In Vayishlach, we encounter the climactic moment when Jacob and Esau meet after 20 years of separation. Esau runs to greet his younger brother. “He embraced him and falling on his neck, he kissed him, and they wept.” Rabbinic midrash insists upon the insincerity of Esau’s kiss. The words of the Torah in their context offer no reason to doubt Esau’s intentions, yet the rabbis hold that Esau’s hatred for Jacob can never be repaired. For the rabbis just after the destruction of Jerusalem, Esau is transformed into Israel’s enemy – Rome. The exegesis is useful to that generation because it gives expression to their deepest angst: the tyranny of Rome.
According to Dr. Rabbi Ismar Schorsch, “As a sacred text, the Torah could bear an infinity of interpretations. Each generation plumbed the Torah for the answers to its own plight.”
What then can we suggest about the intention of Esau’s kiss for our own time? Our country is polarized as never before– we live in partisan, ideological echo chambers. We disagree on values, policy, world outlook and decorum, and we increasingly know nothing about the other side. Like Jacob and Esau in 20 years of separation and silence, we grow farther and farther apart. We have forgotten how to talk to each other.

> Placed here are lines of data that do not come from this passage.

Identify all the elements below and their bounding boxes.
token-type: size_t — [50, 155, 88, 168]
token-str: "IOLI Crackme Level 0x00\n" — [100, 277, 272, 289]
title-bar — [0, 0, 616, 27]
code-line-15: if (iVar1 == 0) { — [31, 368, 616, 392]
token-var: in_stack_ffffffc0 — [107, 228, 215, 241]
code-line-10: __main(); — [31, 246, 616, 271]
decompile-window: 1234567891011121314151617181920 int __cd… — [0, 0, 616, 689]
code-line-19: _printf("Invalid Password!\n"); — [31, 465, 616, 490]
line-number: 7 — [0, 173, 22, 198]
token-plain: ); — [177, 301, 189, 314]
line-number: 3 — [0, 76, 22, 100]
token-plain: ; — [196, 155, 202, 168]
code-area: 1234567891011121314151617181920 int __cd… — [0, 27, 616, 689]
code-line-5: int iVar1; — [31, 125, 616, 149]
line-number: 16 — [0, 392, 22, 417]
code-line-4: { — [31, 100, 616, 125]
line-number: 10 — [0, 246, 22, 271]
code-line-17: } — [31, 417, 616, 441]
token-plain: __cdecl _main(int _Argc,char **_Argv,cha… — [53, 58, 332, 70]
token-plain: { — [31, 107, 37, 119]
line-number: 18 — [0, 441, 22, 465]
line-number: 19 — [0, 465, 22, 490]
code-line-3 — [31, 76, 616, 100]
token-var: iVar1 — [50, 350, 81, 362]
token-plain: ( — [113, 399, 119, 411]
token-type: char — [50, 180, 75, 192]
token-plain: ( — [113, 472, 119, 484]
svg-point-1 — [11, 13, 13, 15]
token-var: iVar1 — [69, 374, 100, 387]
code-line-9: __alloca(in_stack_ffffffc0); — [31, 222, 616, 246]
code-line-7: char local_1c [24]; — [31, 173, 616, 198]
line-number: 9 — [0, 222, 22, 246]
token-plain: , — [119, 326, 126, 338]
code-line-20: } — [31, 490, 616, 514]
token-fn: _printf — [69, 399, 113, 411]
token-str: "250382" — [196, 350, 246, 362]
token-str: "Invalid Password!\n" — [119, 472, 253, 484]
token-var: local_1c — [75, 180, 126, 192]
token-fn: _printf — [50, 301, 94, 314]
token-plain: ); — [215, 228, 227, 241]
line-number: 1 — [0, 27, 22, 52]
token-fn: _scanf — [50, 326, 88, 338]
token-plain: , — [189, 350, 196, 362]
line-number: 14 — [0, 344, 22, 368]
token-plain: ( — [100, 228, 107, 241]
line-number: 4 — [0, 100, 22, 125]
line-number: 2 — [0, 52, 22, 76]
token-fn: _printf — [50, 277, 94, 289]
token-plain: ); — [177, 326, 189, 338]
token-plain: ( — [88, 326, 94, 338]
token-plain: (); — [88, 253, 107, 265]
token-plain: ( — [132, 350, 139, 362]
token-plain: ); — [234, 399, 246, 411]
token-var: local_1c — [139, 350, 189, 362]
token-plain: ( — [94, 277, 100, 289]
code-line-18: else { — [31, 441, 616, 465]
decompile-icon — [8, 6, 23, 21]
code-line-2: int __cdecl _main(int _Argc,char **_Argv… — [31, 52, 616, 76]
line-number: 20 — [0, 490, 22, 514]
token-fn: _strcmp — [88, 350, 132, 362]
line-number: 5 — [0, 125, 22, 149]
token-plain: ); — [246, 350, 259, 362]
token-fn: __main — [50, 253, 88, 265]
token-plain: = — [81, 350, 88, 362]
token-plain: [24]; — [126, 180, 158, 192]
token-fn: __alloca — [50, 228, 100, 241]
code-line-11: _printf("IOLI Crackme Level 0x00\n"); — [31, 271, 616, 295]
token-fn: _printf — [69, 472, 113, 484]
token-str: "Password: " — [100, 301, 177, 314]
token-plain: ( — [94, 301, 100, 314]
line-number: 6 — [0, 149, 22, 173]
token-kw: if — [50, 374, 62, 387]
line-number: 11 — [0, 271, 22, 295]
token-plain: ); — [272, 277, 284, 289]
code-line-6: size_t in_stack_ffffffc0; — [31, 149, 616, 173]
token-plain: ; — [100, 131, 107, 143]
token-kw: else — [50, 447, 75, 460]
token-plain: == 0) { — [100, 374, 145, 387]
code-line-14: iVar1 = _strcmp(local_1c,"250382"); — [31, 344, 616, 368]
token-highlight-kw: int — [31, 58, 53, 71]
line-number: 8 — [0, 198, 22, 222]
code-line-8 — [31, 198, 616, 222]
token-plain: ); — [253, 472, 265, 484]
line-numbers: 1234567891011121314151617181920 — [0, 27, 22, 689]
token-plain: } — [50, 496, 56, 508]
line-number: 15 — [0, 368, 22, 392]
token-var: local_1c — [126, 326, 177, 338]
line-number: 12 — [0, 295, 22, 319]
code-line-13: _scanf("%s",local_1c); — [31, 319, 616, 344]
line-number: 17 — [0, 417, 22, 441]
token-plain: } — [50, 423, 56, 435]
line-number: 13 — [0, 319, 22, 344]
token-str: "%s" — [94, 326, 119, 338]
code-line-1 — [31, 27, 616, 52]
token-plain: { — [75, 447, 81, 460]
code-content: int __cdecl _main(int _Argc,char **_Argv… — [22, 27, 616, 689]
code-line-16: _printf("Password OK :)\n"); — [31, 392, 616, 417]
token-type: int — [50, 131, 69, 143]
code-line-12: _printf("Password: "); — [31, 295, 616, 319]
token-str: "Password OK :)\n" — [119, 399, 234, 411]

When people tell me that they cannot sit at the Shabbat table with old friends or that they stayed away from Thanksgiving family gatherings out of fear of political talk or disdain for others’ opinions, I feel dismay. What if we ran toward these old friends and relatives rather than backing away? Can we not fall upon the neck of those we know intimately but disagree with powerfully? What if Esau’s kiss was just that – a kiss of recognition and shared history?
We have forgotten how to listen to the other side. It is not easy to do so. But there is no other place to begin than with those we know. Can we listen, disagree, but not hate? Esau’s kiss might be just the starting place we need.